━━━━━ Exercise data ━━━━━

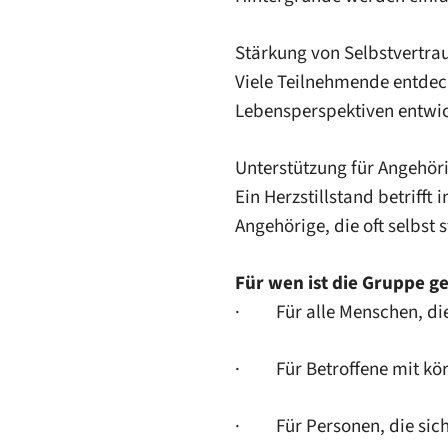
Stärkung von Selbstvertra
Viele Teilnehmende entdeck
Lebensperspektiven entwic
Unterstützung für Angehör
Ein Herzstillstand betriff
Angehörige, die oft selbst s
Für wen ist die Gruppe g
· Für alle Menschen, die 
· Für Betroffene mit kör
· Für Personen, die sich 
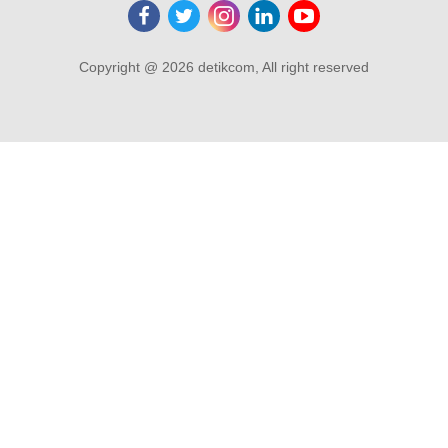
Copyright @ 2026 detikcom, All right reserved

━━━━━
━━━━━ Exercise data ━━━━━

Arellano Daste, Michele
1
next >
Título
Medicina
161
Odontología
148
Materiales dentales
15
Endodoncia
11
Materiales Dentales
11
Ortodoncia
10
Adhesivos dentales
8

━━━━━

# Exercise aim
Copy exactly the lines of the entries above from the one containing "alle Menschen, die" through the one containing "Copyright @ 2026 detikcom, All right reserved". Both end lines count; pictures do not.

# Written response
· Für alle Menschen, die 
· Für Betroffene mit kör
· Für Personen, die sich 
Copyright @ 2026 detikcom, All right reserved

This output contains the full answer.